* _Task directions_
In the copy, include exactly the lines from the one with "Enter light sleep when no locks are taken" through the end of the data and no others, both ends kept, with every picture left out.

━━ Exercise inputs

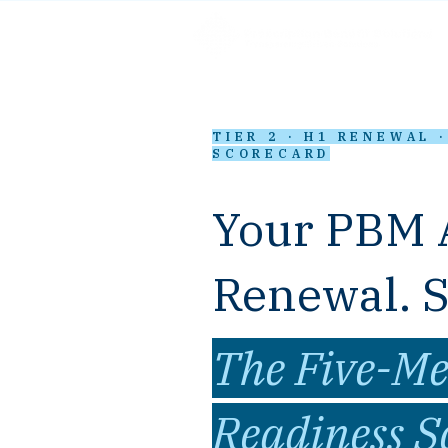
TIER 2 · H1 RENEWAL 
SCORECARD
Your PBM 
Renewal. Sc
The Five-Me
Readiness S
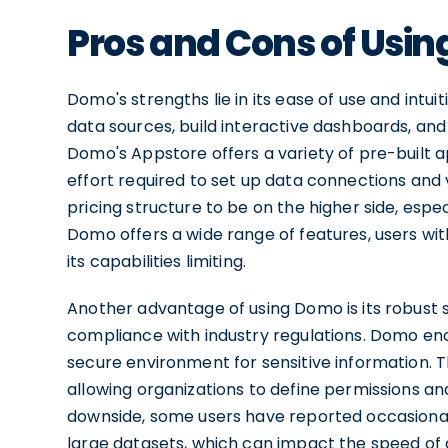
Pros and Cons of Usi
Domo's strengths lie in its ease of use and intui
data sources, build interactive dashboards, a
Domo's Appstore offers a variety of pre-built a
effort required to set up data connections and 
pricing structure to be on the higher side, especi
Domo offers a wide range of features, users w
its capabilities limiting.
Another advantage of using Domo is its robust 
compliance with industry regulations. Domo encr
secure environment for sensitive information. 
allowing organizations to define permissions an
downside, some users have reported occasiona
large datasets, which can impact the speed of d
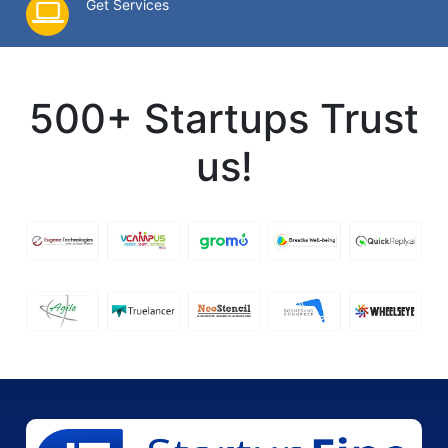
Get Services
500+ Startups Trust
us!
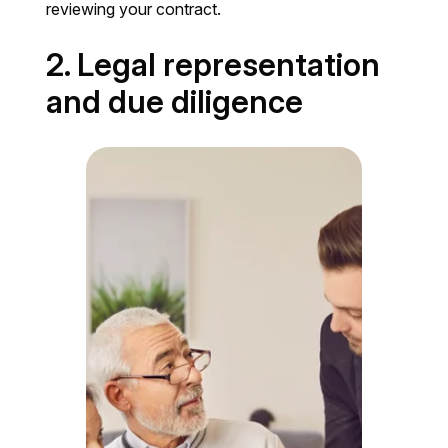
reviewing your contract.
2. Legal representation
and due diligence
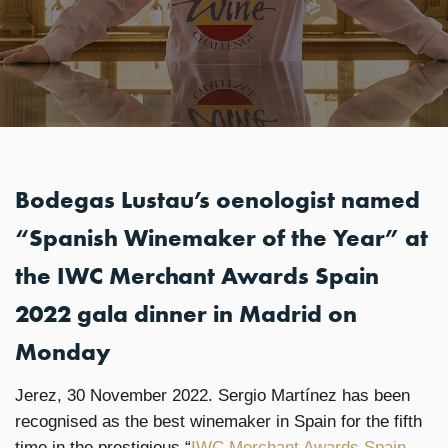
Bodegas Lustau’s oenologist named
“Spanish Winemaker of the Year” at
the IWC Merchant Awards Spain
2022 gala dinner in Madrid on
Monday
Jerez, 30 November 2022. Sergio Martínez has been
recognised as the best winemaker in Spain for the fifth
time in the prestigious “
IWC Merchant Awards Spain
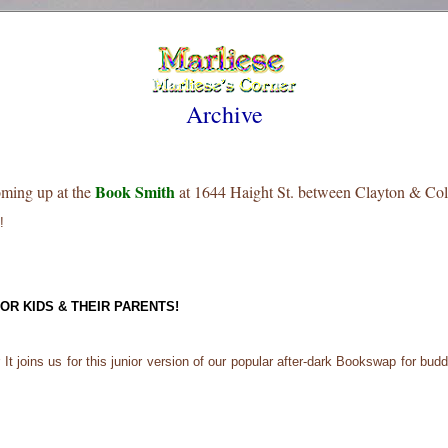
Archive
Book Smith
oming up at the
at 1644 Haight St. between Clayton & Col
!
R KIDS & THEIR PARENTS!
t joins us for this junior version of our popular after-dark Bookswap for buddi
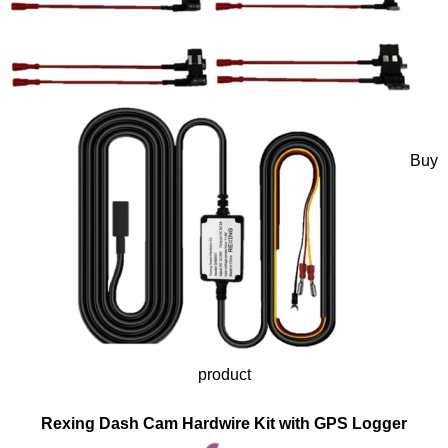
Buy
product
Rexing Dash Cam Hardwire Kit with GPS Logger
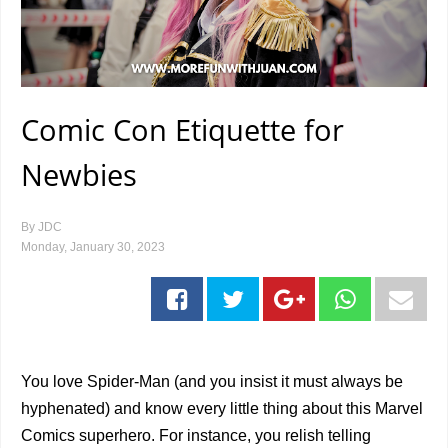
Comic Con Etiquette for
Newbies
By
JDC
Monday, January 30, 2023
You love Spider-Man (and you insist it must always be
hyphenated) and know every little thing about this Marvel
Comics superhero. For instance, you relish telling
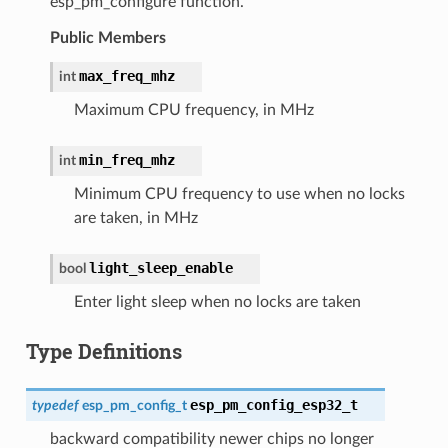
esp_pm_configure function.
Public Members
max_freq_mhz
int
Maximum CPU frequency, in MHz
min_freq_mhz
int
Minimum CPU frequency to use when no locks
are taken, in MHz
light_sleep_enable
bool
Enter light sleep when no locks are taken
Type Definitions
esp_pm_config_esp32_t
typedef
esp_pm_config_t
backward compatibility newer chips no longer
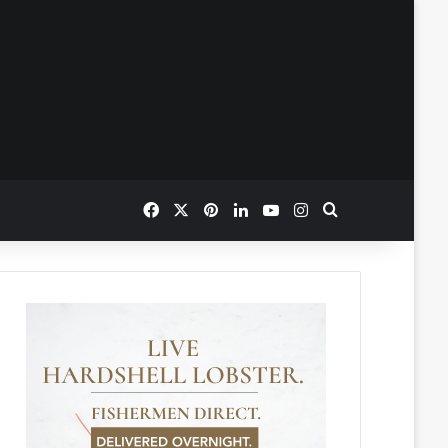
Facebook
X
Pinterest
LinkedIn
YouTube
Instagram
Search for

━━━━

* _Reply to the exercise_
Enter light sleep when no locks are taken
Type Definitions
esp_pm_config_esp32_t
typedef
esp_pm_config_t
backward compatibility newer chips no longer
Facebook
X
Pinterest
LinkedIn
YouTube
Instagram
Search for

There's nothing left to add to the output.